Problem description:
The records appear below. Copy each one exactly.

━━━━━ Entries provided ━━━━━

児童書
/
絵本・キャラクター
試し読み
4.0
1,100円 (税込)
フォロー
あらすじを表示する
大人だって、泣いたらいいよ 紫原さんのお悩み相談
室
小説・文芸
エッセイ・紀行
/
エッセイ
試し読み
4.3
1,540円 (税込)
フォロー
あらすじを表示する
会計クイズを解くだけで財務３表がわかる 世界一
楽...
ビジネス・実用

━━━━━

Answer section:
児童書
/
絵本・キャラクター
試し読み
4.0
1,100円 (税込)
フォロー
あらすじを表示する
大人だって、泣いたらいいよ 紫原さんのお悩み相談
室
小説・文芸
エッセイ・紀行
/
エッセイ
試し読み
4.3
1,540円 (税込)
フォロー
あらすじを表示する
会計クイズを解くだけで財務３表がわかる 世界一
楽...
ビジネス・実用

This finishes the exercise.